Hätte er im Vorfeld den Hauch einer Ahnung gehabt, was ihm bevorstehen würde, dann …
Die königliche Attitüde eines Herrschers an den Tag legend, stürmte Lucifer Beelzebub I, seines Zeichens Höllenfürst, in das Kinderzimmer seines Nachkommen. Fürstlich verharrte er am Eingang, blickte auf den am Boden mit Klötzchen spielenden Knaben hinab. Der Bengel würdigte ihn keines Blickes. »Sohn!«, donnerte er, nicht weniger, um die Aufmerksamkeit seines ignoranten Nachwuchses zu erhaschen. Nach wie vor, keinerlei Reaktion. Neuversuch. »Luzifer!« Der Angesprochene bewarf eine aus Lego-Steinen bestehende Burg mit dem abgetrennten Kopf einer Barbiepuppe. Aha, interessant. Wenigstens zu einem Höllenherrscher schien er zu taugen.
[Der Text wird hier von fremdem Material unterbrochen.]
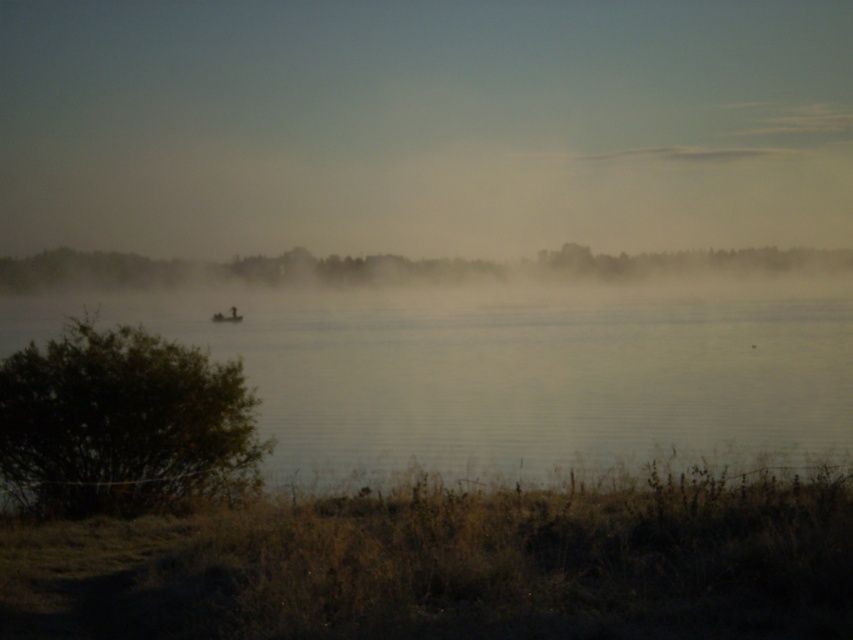 From the picture: Does clear water at center lie behind green leafy tree at center?

No, it is not.

Find the location of a particular element. This screenshot has height=640, width=853. clear water at center is located at coordinates (512, 369).

Between green leafy bush at lower left and green leafy tree at center, which one appears on the left side from the viewer's perspective?

green leafy bush at lower left is more to the left.

Which is below, green leafy bush at lower left or green leafy tree at center?

Positioned lower is green leafy bush at lower left.

Between point (138, 387) and point (627, 268), which one is positioned behind?

Point (627, 268)

This screenshot has width=853, height=640. Find the location of `green leafy bush at lower left`. green leafy bush at lower left is located at coordinates (122, 422).

Who is taller, clear water at center or green leafy bush at lower left?

With more height is clear water at center.

Does clear water at center have a lesser width compared to green leafy bush at lower left?

In fact, clear water at center might be wider than green leafy bush at lower left.

Is point (338, 392) in front of point (3, 381)?

No, it is not.

Identify the location of clear water at center. (512, 369). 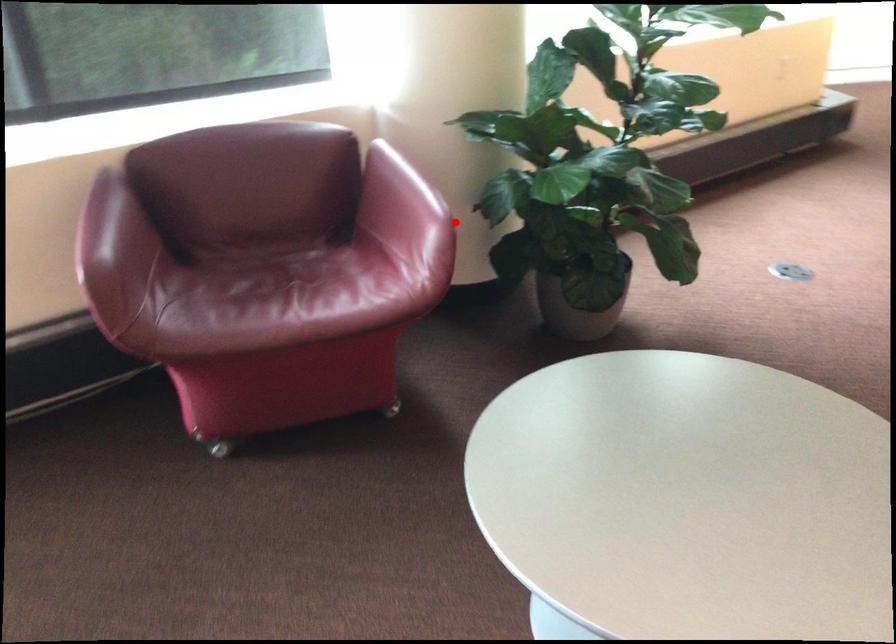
Unschlüssig, ob die erblickte rohe Gewalt ihn erfreuen oder er sich über die ihm erwiesene Gleichgültigkeit ärgern sollte, entschied er zugunsten Punkt Nummer Drei. »Hauptmann«, rief er seinen treuen Diener. Ohne vorzeigbare Motivation trabte der übergroße, grünhäutige Dämon an. Unterwürfig säuselte er: »Mein Herr?« - »Holen Sie meine Frau. Sofort! Sie soll das da«, er zeigte auf den die Lego-Burg zertrampelnden Dreijährigen, »mitnehmen. Im Spa sind sicherlich Kinder erlaubt!«
35 Sekunden lang druckste der Kommandant herum, drehte in wahrem Sinne Däumchen, trappelte auf der Stelle. »Verzeihung, Sir«, wimmerte er nach dieser halben Minute, »sie ist bereits abgefahren. Und sie lässt ausrichten, ihr Handy für die gesamte Dauer ihres himmlischen Aufenthalts im Flugmodus zu behalten.«
Wutentbrannt fuhr der Teufel auf dem Absatz herum, wies seinen Gefolgsmann an: »Dann hol mir gefälligst eine Nanny! Besorge mir eine Hausdame oder dergleichen!« Sichtbar verängstigt, weil im Klaren darüber, was folgen würde, schluckte der Dämon. »Mein Gebieter«, piepte er, seine Stimme war kaum mehr als ein Wispern im Wind, »dies hat ihre Frau in den vergangenen drei Jahren schon mehrfach angewiesen. Mittlerweile sind keine Kindermädchen übrig geblieben. Ihr Junge hat jede einzelne, noch so zähe, noch so hoch bezahlte Erzieherin vertrieben.«
Zu keinem Zeitpunkt hatte Lucifer Beelzebub seine Taten bereut. In seinen Augen hatte er niemals einen Fehler begangen. Bis heute. Eben war ihm die Tragweite seines Einlenkens klar geworden. Für 168 Stunden trug er nun die Verantwortung für einen, die Disziplin »Ignoranz« beherrschenden Satansbraten.
»Ba-Boo!«
Man sollte annehmen, dass ein Dreijähriger in der Lage ist, einen einigermaßen klaren Satz hervorzubringen. Sein Dreijähriger war entweder dumm oder schlicht zu faul, sich zu artikulieren. Da es sich bei Knaben um des teuflischen Höllenherrschers Sohn handelte, ging der genannte Meister aller Qualen von letzterem aus. Unabhängig von der zweifelsfrei vorhandenen Intelligenz des Satansbratens, trieb dessen Redefaulheit Lucifer in den Wahnsinn. Und Lucys Abwesenheit erstreckte sich erst über einen Vormittag …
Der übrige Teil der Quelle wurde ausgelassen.